▶ _Directions for this task_
Drop the pictures and restate the rest of the listing word for word.

---------- Input data

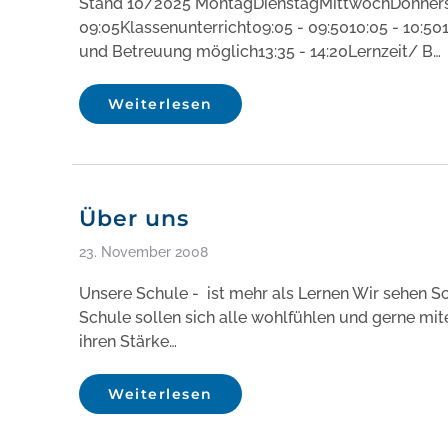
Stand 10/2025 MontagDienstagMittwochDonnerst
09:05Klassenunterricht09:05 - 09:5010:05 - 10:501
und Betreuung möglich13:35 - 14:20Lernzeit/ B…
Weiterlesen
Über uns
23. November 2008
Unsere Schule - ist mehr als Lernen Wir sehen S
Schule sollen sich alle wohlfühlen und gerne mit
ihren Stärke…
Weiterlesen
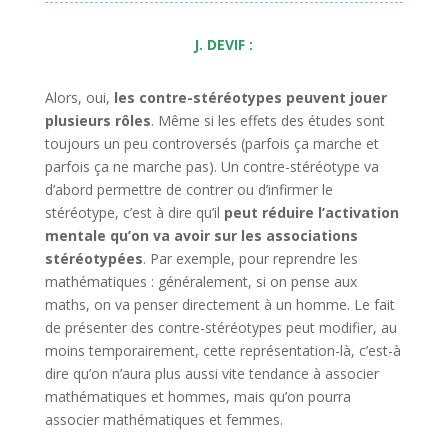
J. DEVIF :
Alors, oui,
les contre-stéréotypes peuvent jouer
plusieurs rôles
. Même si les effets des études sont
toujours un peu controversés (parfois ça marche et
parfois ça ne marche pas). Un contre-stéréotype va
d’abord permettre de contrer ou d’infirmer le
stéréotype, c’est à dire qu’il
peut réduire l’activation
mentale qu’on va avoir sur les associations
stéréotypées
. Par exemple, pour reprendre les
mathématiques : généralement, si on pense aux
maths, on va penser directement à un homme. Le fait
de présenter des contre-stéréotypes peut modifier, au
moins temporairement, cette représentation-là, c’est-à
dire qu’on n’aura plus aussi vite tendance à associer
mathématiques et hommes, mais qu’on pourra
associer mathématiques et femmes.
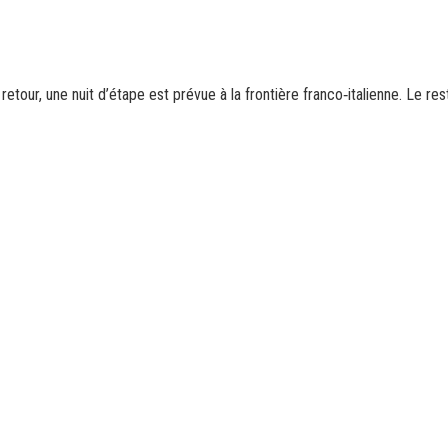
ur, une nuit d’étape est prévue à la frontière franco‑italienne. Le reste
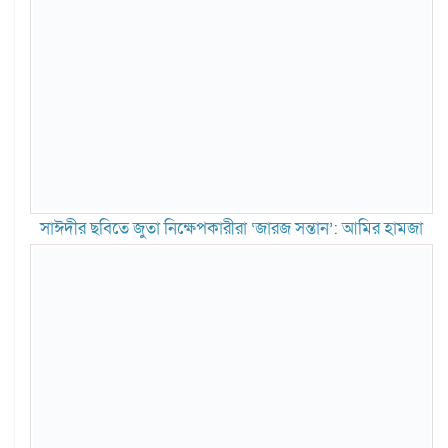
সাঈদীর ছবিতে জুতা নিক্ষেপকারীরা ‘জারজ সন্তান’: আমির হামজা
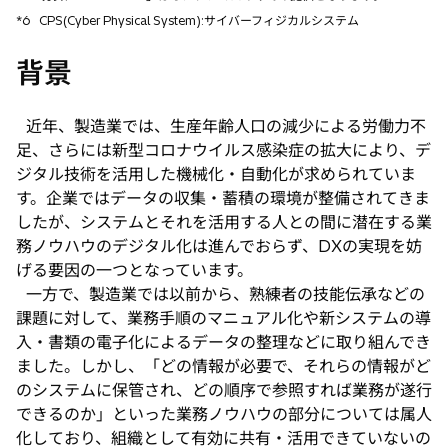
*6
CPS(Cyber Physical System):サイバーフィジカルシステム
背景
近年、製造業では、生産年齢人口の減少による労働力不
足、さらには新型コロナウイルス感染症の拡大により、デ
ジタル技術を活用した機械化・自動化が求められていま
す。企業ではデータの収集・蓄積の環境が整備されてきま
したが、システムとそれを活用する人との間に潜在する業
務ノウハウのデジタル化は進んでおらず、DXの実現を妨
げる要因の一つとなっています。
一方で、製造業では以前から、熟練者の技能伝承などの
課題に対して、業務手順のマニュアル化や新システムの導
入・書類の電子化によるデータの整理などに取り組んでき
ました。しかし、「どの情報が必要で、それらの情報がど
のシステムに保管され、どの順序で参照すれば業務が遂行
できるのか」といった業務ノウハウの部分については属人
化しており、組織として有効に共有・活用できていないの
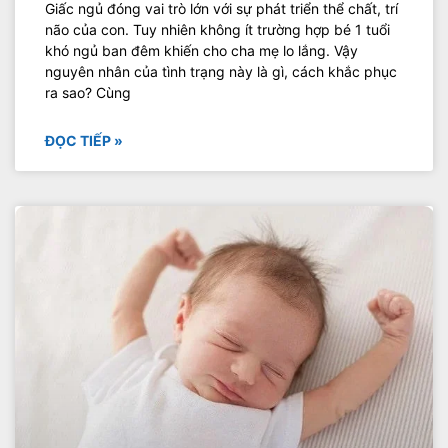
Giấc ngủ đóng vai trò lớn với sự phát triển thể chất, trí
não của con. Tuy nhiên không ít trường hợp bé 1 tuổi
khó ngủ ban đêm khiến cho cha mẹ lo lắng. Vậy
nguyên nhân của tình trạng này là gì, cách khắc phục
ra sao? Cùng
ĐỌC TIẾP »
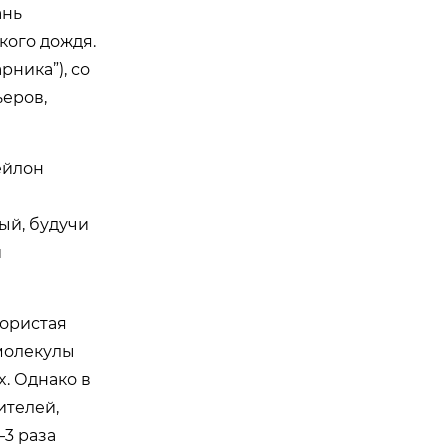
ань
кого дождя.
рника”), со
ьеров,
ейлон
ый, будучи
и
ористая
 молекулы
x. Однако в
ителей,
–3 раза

--------------------

▶ _Written solution_
Stand 10/2025 MontagDienstagMittwochDonnerst
09:05Klassenunterricht09:05 - 09:5010:05 - 10:501
und Betreuung möglich13:35 - 14:20Lernzeit/ B…
Weiterlesen
Über uns
23. November 2008
Unsere Schule - ist mehr als Lernen Wir sehen S
Schule sollen sich alle wohlfühlen und gerne mit
ihren Stärke…
Weiterlesen
J. DEVIF :
Alors, oui,
les contre-stéréotypes peuvent jouer
plusieurs rôles
. Même si les effets des études sont
toujours un peu controversés (parfois ça marche et
parfois ça ne marche pas). Un contre-stéréotype va
d’abord permettre de contrer ou d’infirmer le
stéréotype, c’est à dire qu’il
peut réduire l’activation
mentale qu’on va avoir sur les associations
stéréotypées
. Par exemple, pour reprendre les
mathématiques : généralement, si on pense aux
maths, on va penser directement à un homme. Le fait
de présenter des contre-stéréotypes peut modifier, au
moins temporairement, cette représentation-là, c’est-à
dire qu’on n’aura plus aussi vite tendance à associer
mathématiques et hommes, mais qu’on pourra
associer mathématiques et femmes.
ur, une nuit d’étape est prévue à la frontière franco‑italienne. Le reste
সাঈদীর ছবিতে জুতা নিক্ষেপকারীরা ‘জারজ সন্তান’: আমির হামজা
*6
CPS(Cyber Physical System):サイバーフィジカルシステム
背景
近年、製造業では、生産年齢人口の減少による労働力不
足、さらには新型コロナウイルス感染症の拡大により、デ
ジタル技術を活用した機械化・自動化が求められていま
す。企業ではデータの収集・蓄積の環境が整備されてきま
したが、システムとそれを活用する人との間に潜在する業
務ノウハウのデジタル化は進んでおらず、DXの実現を妨
げる要因の一つとなっています。
一方で、製造業では以前から、熟練者の技能伝承などの
課題に対して、業務手順のマニュアル化や新システムの導
入・書類の電子化によるデータの整理などに取り組んでき
ました。しかし、「どの情報が必要で、それらの情報がど
のシステムに保管され、どの順序で参照すれば業務が遂行
できるのか」といった業務ノウハウの部分については属人
化しており、組織として有効に共有・活用できていないの
Giấc ngủ đóng vai trò lớn với sự phát triển thể chất, trí
não của con. Tuy nhiên không ít trường hợp bé 1 tuổi
khó ngủ ban đêm khiến cho cha mẹ lo lắng. Vậy
nguyên nhân của tình trạng này là gì, cách khắc phục
ra sao? Cùng
ĐỌC TIẾP »
ань
кого дождя.
рника”), со
ьеров,
ейлон
ый, будучи
и
ористая
 молекулы
x. Однако в
ителей,
–3 раза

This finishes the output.